Origin Energy
Recommendation
Origin Energy’s share price has slumped 9% since 05 Jul 12 (Long Term Buy - $12.74) and 17% for the quarter. For a relatively stable energy retailer this is a noteworthy decline but two issues are behind it; one has to do with Australia Pacific LNG (APLNG), the other the energy retail business.
The market has judged that costs at APLNG will be higher, and production rates lower, than predicted. Both these judgements have been made following announcements from Origin's peers. Woodside, Chevron and others have reported higher LNG developments costs while coal seam gas producers such as Santos and BG have reported unexpectedly low rates of flow. None of these woes have yet affected APLNG. Apart from currency fluctuations, costs are within budget and flow rates remain strong.
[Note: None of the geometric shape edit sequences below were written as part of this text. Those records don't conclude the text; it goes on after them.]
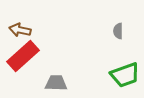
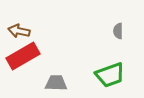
brown arrow: moved 1 px left, 1 px down
red rectangle: rotated 12 degrees clockwise
green trapezoid: moved 15 px left
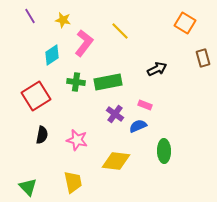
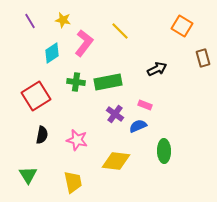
purple line: moved 5 px down
orange square: moved 3 px left, 3 px down
cyan diamond: moved 2 px up
green triangle: moved 12 px up; rotated 12 degrees clockwise
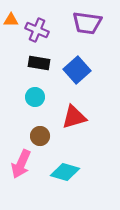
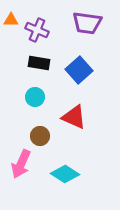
blue square: moved 2 px right
red triangle: rotated 40 degrees clockwise
cyan diamond: moved 2 px down; rotated 16 degrees clockwise
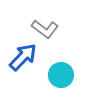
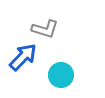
gray L-shape: rotated 20 degrees counterclockwise
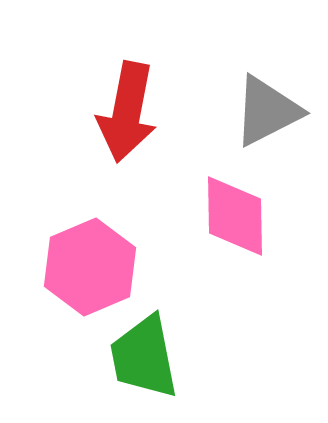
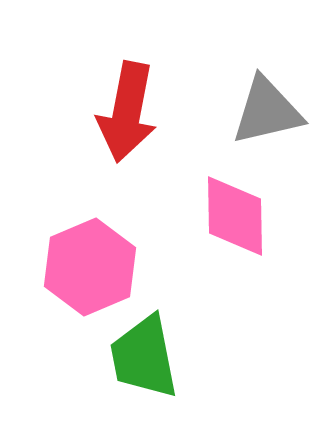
gray triangle: rotated 14 degrees clockwise
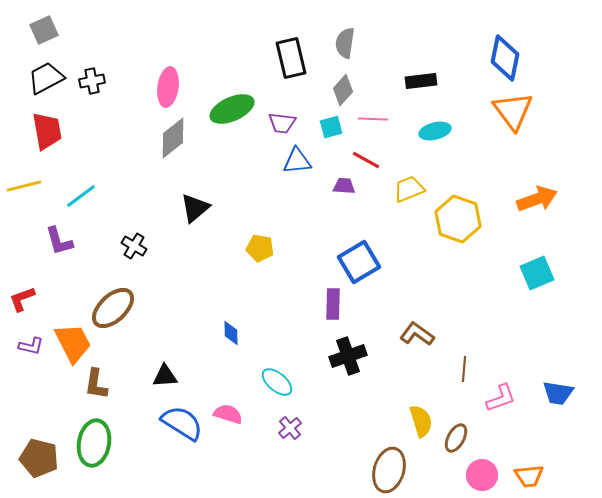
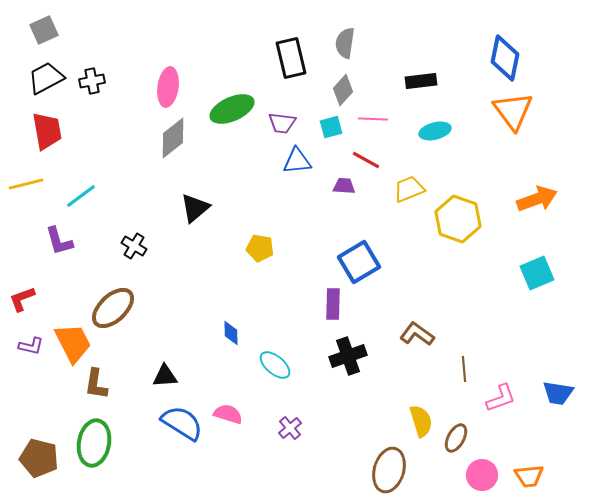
yellow line at (24, 186): moved 2 px right, 2 px up
brown line at (464, 369): rotated 10 degrees counterclockwise
cyan ellipse at (277, 382): moved 2 px left, 17 px up
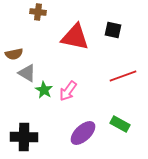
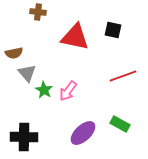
brown semicircle: moved 1 px up
gray triangle: rotated 18 degrees clockwise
A more immediate concern lies in the energy retailing business. In Queensland, Origin has been forced to reverse price increases after intervention from the state government. Regulatory risk has risen unexpectedly. If Origin cannot recoup higher energy and distribution costs, returns in the future will be significantly lower than in the past. It's a development to watch and it has been behind a slight lift in the risk ratings.
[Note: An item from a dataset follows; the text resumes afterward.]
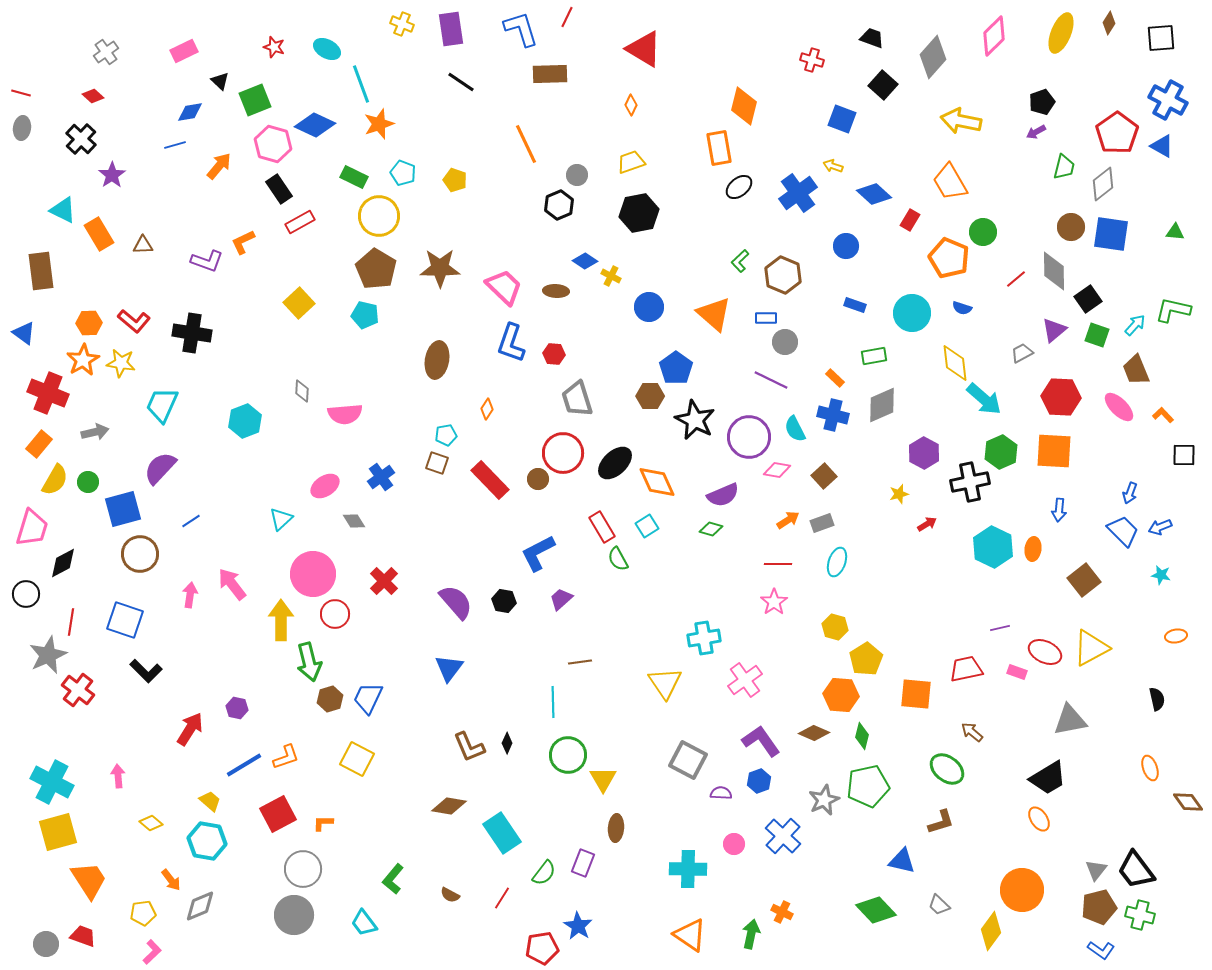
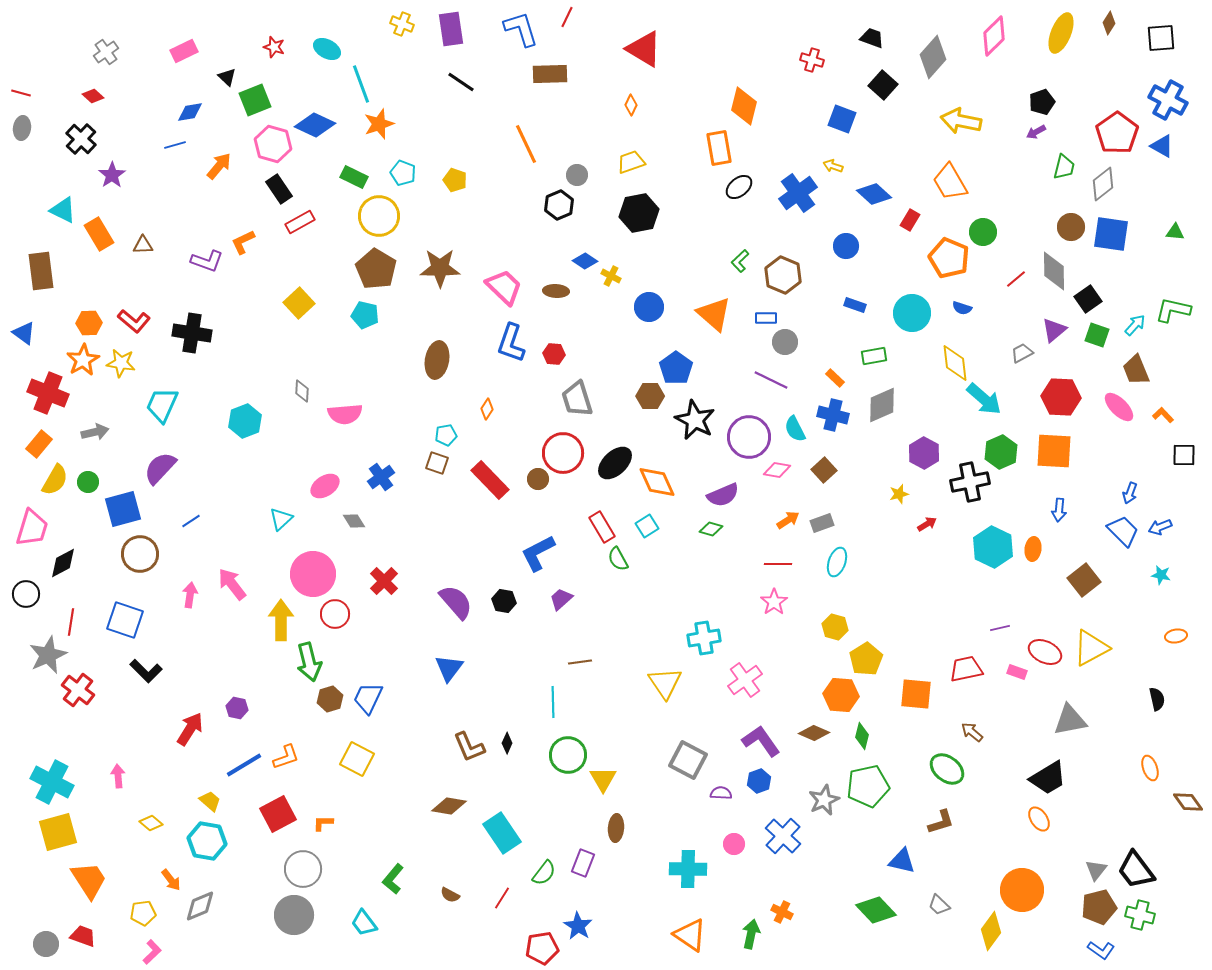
black triangle at (220, 81): moved 7 px right, 4 px up
brown square at (824, 476): moved 6 px up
Despite recent price falls, we’re electing not to upgrade to Buy or to increase portfolio limits. While Origin remains attractively priced (an issue that will be fleshed out in a forthcoming review), this isn’t a recommendation suitable for a big swing. Inconsistent production data from fellow coal seam gas projects makes it clear that risks in this infant industry remain high. We'll wait for more production data before revisiting a possible upgrade. Until then, Origin remains a LONG TERM BUY.